What needs to be done =
Report each line of the material below where the word "Clients" can be found.

Input material =
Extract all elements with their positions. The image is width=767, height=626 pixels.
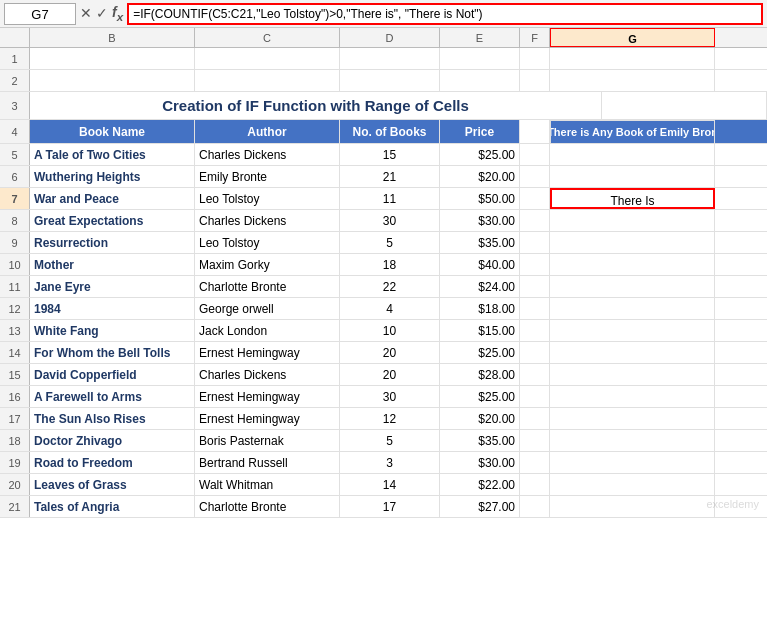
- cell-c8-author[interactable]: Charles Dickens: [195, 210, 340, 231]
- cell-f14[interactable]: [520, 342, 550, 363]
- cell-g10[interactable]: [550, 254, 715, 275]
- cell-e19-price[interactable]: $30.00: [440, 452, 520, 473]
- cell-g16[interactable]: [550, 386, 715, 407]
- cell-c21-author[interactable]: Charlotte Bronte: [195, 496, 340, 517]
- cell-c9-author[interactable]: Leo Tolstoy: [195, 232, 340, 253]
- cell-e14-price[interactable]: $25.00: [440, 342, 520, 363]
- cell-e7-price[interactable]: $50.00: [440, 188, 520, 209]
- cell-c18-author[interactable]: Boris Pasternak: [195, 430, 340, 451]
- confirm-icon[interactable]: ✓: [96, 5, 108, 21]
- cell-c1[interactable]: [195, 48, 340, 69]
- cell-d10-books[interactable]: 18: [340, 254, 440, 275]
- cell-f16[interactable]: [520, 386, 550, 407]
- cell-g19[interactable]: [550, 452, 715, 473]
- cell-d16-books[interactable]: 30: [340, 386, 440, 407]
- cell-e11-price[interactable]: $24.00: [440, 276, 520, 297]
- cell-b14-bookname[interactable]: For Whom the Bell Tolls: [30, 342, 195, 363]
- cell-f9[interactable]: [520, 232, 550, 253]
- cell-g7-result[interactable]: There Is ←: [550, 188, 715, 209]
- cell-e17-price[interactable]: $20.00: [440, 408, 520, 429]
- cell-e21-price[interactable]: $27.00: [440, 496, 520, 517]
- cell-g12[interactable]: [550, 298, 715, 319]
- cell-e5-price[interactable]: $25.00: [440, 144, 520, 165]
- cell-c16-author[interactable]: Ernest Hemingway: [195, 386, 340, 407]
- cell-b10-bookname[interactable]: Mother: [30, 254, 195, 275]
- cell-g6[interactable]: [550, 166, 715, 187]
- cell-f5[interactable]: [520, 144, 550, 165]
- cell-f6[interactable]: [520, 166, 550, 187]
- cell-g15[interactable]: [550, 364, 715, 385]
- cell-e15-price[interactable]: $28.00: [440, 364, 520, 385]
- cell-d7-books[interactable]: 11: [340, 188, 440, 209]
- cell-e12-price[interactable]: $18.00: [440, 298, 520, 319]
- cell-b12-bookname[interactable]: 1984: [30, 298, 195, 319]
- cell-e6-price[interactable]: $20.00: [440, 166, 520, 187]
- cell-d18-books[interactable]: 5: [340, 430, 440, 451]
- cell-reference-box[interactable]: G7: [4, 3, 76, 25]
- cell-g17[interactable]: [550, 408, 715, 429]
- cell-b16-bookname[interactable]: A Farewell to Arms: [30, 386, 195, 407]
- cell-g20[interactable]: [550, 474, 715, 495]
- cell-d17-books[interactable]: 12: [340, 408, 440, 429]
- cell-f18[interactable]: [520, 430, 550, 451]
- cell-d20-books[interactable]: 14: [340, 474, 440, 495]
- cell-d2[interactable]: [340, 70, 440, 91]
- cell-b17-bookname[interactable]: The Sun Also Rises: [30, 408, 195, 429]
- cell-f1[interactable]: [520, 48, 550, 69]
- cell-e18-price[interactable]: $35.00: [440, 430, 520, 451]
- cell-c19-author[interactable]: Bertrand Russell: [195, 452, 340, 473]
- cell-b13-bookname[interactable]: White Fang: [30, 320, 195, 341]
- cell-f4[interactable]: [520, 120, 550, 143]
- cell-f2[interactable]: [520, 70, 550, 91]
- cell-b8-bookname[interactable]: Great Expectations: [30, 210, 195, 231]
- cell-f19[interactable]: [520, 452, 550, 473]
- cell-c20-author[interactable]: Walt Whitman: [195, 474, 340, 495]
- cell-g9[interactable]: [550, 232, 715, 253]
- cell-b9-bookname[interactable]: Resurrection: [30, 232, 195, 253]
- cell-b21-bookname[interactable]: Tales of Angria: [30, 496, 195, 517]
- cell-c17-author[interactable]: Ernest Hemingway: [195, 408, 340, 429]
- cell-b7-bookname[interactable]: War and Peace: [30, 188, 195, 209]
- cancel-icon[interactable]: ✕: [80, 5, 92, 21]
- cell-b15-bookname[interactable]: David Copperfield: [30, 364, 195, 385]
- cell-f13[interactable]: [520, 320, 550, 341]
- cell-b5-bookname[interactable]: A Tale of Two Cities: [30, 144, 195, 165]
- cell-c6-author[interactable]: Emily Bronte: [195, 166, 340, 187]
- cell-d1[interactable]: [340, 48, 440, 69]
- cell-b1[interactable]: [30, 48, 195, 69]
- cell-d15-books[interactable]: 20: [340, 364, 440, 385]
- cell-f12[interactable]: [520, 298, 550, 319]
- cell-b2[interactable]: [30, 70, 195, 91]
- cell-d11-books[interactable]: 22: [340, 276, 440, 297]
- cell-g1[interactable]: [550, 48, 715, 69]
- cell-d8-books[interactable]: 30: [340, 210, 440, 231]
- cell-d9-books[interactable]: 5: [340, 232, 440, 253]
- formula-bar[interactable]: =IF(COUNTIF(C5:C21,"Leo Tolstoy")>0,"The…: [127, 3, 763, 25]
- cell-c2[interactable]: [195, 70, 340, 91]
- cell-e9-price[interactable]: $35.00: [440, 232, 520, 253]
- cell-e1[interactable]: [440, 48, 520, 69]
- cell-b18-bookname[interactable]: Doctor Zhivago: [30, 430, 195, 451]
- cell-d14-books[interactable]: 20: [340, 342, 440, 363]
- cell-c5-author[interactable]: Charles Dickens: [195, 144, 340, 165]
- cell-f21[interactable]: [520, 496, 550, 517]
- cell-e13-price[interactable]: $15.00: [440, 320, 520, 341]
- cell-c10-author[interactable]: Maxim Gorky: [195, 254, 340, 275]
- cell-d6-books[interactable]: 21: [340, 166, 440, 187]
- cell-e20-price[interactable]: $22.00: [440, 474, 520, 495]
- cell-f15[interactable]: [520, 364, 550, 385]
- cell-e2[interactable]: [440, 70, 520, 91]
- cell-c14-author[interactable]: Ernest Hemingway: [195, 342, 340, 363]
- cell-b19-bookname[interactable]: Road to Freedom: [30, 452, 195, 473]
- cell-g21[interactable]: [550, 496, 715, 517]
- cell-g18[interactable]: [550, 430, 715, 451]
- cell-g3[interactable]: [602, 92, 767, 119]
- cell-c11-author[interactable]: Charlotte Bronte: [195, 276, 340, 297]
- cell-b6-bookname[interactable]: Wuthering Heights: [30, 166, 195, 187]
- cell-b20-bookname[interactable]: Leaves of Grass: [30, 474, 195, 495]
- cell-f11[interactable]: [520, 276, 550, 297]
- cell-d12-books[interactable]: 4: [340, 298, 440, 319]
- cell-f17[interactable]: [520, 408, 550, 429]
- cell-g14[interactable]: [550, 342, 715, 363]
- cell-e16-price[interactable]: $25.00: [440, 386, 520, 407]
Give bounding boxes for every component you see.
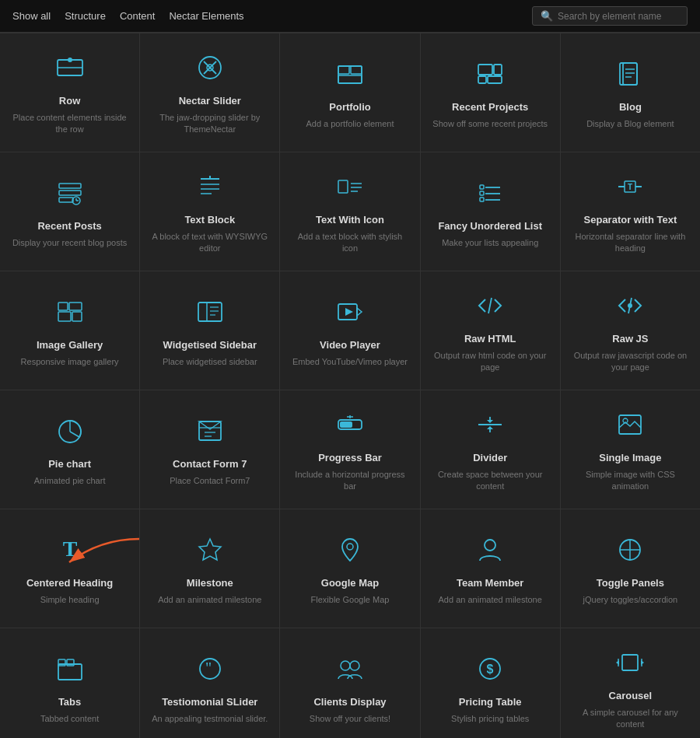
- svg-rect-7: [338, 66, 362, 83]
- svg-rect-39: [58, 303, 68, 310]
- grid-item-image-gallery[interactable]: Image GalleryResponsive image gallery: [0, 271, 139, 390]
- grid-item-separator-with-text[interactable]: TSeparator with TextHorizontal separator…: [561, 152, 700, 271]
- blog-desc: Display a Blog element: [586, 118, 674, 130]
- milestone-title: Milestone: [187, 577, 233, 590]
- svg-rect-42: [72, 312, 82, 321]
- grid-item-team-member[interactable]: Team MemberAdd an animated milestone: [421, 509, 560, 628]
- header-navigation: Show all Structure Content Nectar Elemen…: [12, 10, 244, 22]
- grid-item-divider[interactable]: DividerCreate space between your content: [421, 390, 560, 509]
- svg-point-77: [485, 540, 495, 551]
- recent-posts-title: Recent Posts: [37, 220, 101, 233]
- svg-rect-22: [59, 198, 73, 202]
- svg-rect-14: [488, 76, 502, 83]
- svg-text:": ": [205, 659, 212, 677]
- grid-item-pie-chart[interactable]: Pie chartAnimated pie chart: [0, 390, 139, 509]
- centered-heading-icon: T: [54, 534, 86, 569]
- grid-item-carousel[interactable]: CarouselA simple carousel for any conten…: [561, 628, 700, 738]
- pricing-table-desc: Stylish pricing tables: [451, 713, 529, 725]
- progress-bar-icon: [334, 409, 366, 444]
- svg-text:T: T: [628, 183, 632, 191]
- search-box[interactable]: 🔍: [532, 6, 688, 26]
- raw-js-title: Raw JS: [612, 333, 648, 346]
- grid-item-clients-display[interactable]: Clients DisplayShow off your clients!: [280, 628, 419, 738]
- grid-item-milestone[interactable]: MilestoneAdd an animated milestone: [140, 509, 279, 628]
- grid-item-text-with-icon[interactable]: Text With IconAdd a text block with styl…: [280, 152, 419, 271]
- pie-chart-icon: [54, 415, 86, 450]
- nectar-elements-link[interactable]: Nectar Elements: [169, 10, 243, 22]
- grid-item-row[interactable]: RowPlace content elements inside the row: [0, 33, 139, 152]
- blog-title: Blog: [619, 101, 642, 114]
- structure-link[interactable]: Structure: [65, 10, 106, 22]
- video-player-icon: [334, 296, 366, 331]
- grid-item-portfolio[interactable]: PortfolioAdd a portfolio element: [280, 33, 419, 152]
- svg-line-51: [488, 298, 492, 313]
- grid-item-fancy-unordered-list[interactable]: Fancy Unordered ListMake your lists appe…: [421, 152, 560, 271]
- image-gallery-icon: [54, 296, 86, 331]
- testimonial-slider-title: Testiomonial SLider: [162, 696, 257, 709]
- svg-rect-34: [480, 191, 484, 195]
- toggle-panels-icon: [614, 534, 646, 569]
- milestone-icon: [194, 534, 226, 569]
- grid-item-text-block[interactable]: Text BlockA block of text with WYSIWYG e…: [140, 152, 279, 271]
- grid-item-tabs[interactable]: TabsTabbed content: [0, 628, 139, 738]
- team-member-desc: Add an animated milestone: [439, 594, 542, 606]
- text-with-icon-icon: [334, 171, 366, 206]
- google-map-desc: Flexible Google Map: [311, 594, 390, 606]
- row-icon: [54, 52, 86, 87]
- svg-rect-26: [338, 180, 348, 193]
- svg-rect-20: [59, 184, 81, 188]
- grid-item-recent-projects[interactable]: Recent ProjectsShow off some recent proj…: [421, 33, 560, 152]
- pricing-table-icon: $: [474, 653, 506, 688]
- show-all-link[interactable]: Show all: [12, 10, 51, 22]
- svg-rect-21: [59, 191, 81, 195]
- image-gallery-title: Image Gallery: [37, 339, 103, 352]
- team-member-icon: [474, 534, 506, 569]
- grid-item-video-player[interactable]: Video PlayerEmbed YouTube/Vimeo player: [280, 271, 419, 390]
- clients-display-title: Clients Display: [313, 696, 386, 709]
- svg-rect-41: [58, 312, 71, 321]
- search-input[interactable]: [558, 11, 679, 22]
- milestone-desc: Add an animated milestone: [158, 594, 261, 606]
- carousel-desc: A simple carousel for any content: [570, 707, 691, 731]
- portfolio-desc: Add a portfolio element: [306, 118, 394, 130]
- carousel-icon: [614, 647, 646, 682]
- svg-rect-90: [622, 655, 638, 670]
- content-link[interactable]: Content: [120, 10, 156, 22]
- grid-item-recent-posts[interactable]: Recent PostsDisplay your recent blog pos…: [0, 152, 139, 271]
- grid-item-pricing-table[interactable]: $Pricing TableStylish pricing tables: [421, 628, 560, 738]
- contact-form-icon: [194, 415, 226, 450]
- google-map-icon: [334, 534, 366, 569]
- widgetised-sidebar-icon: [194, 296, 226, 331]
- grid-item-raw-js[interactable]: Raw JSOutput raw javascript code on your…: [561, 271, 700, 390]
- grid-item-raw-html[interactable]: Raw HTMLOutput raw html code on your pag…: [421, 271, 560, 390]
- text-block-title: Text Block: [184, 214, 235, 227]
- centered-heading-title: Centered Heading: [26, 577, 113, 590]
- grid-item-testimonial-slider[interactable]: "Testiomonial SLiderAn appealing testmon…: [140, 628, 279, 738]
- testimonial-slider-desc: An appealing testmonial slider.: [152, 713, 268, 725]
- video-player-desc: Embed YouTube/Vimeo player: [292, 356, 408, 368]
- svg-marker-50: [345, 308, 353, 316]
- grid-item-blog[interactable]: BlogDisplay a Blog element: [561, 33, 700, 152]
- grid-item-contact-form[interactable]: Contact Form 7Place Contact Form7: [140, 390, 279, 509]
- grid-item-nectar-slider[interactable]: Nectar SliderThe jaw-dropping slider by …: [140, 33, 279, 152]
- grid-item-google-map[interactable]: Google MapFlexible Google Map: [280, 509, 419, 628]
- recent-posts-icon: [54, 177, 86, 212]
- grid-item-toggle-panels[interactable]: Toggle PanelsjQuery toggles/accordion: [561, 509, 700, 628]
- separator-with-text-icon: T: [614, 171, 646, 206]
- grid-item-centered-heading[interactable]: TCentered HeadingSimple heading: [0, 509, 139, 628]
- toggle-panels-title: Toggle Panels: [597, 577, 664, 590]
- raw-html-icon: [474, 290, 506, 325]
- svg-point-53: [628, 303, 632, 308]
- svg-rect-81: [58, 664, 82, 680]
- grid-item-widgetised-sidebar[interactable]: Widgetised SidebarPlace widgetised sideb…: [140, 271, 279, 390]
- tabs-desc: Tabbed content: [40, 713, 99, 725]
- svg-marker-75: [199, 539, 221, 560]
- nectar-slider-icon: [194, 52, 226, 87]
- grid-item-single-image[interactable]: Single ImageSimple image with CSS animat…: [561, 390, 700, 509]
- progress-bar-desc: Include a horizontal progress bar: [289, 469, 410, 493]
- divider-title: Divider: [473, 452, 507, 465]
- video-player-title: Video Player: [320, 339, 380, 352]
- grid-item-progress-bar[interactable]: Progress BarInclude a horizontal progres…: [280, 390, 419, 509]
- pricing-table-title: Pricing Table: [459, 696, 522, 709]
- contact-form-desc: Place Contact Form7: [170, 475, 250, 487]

Result of the exercise =
- grid-item-clients-display[interactable]: Clients DisplayShow off your clients!: [280, 628, 419, 738]
- clients-display-title: Clients Display: [313, 696, 386, 709]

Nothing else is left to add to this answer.